Una de las primeras cosas que ocurren con la meditación es la toma de conciencia de tal estado de cosas: del parloteo continuo de nuestra mente que nos impide vivir con plenitud el presente y nos lleva hacia el pasado o hacia el futuro, de lo muy identificados que estamos con ella, afectándonos mucho los pensamientos que tengamos. Ser conscientes de todo ello significa que comenzamos a ser capaces de observar la mente desde más allá de ella misma, desde más allá del pensamiento. Con el entrenamiento meditativo, nos volvemos cada vez más capaces de adoptar la postura del observador, atestiguando nuestro contenido mental.
Cuanto más capaces somos de observar nuestra mente, más nos vamos centrando en el presente, pues nos vamos dando cuenta de que incluso los pensamientos sobre el pasado o sobre el futuro surgen en el presente. En realidad, vamos reconociendo que no hay nada que experimentemos que no surja en el presente. No se trata de que tengamos que esforzarnos por enfocarnos en el presente pasajero, aunque esto puede ser una práctica necesaria sobre todo al principio, sino que podemos relajarnos en la consciencia de que todo lo que ocurre ya está en el presente.
Al situarnos en esa conciencia testigo, nuestra mente puede irse relajando y pueden empezar a aparecer huecos sin actividad mental. Esos huecos pueden irse agrandando según vamos profundizando en nuestra práctica meditativa y nos permiten disfrutar plenamente de esa conciencia testigo, de ese observador.
A medida que se va estabilizando, con la práctica, nuestra atención, podremos disfrutar cada vez más de nuestra conciencia observadora. Que esa conciencia permanezca igual cuando no hay actividad mental y que cuando la hay pueda observarla sin verse afectada por ésta, nos permite desidentificarnos gradualmente de nuestra mente, de nuestro yo psicológico o personal, que surge cuando la conciencia se identifica con nuestra mente y su contenido. Nos diferenciamos de nuestra mente y nos reconocemos como esa conciencia capaz de observarla.

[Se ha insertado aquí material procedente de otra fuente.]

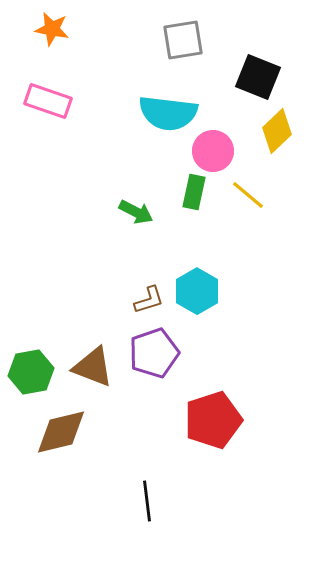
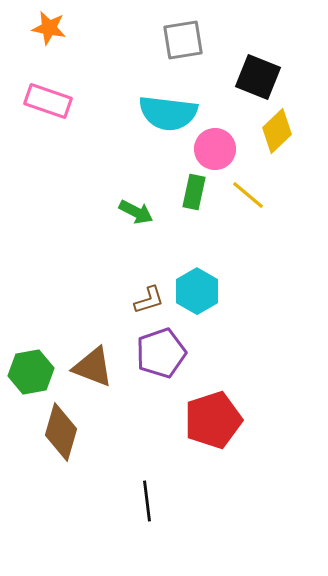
orange star: moved 3 px left, 1 px up
pink circle: moved 2 px right, 2 px up
purple pentagon: moved 7 px right
brown diamond: rotated 60 degrees counterclockwise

La estabilidad que nos va dando la meditación en esa conciencia testigo nos permite reconocer que no tenemos límites. Puedes hacer el experimento de descansar ahora mismo en tu conciencia, y desde ahí busca en todas direcciones a ver si encuentras algún límite. Si crees ser consciente de alguno, date cuenta de esa conciencia consciente de él y repite la indagación con ella.

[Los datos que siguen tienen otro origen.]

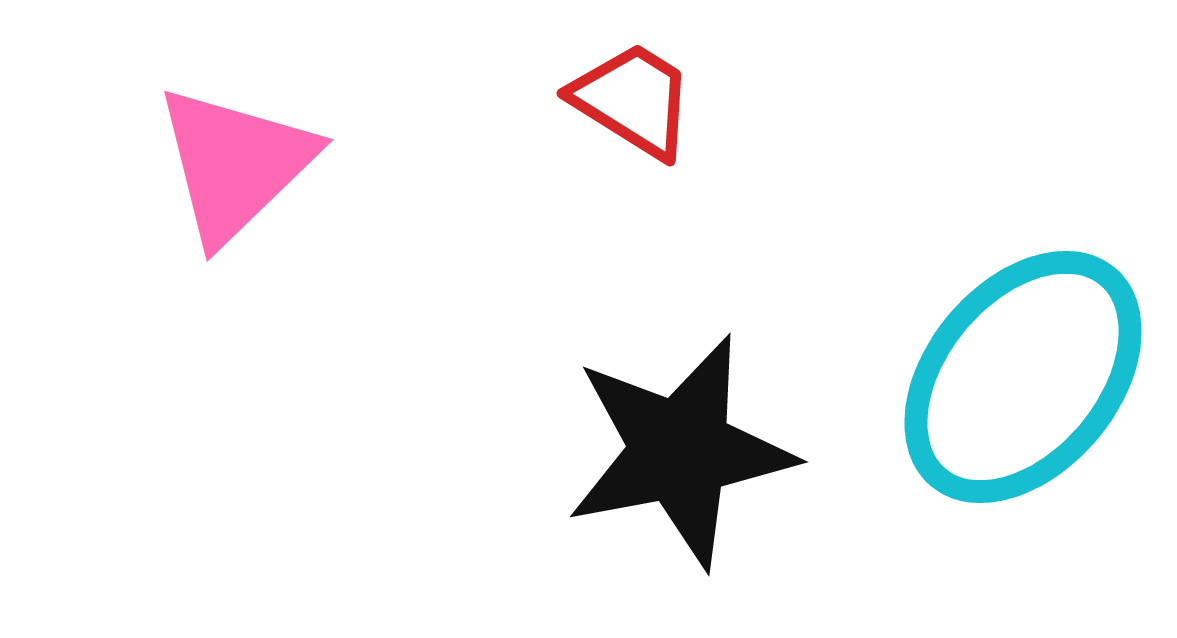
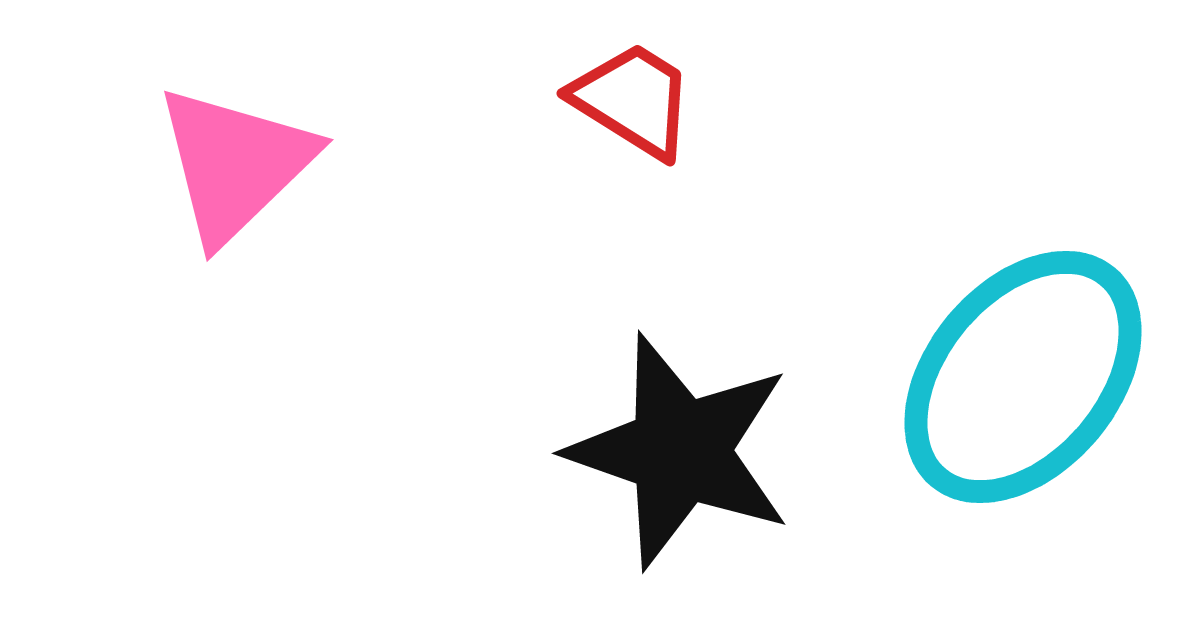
black star: rotated 30 degrees clockwise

A medida que vamos descubriéndonos como conciencia ilimitada y vamos ganando estabilidad en ese reconocimiento, gracias a la práctica meditativa, iremos accediendo a una paz, un bienestar y una plenitud que desde nuestro disperso yo psicológico ni siquiera podemos sospechar que existen. Tal es la satisfacción plena a la que vamos accediendo cuando, gracias al adiestramiento meditativo, nos adentramos en los dominios de la conciencia, más allá del pensamiento.